In his interview with “48 Hours”, defense lawyer Jorge Carabajal challenged the state’s evidence: “They took a nice close-up photo of the gun. I didn’t see this level of grease or whatever on that gun other than maybe – whatever you got on your fingers.… ”
But the trial would be more than grease on a gun. Higdon testified that although she did not know the gun was chambered, she held the gun in the air that night because she was afraid of Freeman. To the surprise of many in the courtroom, Higdon painted a picture of escalating abuse on Freeman’s part. She read several ugly and threatening text messages to the jury that Freeman sent her a year before his death. Higdon also testified that Freeman hit her, and on two occasions, that he raped her.

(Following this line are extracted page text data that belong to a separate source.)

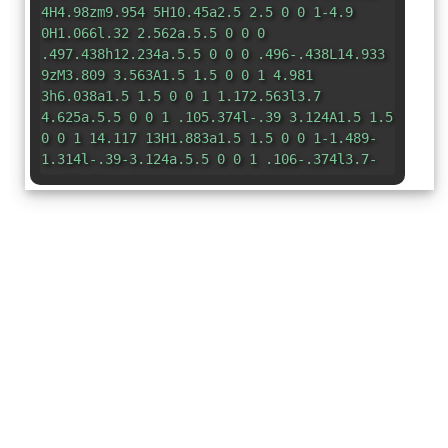
4H4.98zm9.954 5H10.45a2.5 2.5 0 0 1-4.9
0H1.066l.32 2.562a.5.5 0 0 0
.497.438h12.234a.5.5 0 0 0 .496-.438L14.933
9zM3.809 3.563A1.5 1.5 0 0 1 4.981
3h6.038a1.5 1.5 0 0 1 1.172.563l3.7
4.625a.5.5 0 0 1 .105.374l-.39 3.124A1.5 1.5
0 0 1 14.117 13H1.883a1.5 1.5 0 0 1-1.489-
1.314l-.39-3.124a.5.5 0 0 1 .106-.374l3.7-
4.625z"
/> </svg>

The prosecution did not believe it. During her cross-examination, Kate Lenhard confronted Higdon for never complaining about Steven’s abuse allegations.
Ultimately, it was up to the jury to decide whether the accused was guilty of any of the charges against her. The verdict: not guilty.
Many members of the tribunal were stunned by the jury’s decision to acquit Mary Katherine Higdon of all charges: malicious murder, felony murder, aggravated assault and possession of a firearm while committing a crime. crime.
“48 Hours” spoke to some jurors to find out exactly what happened while they deliberated behind closed doors. Hear what they have to say on “The Case Against Mary Katherine Higdon” airs Saturday, July 24 at 9 / 8c on CBS and Paramount +.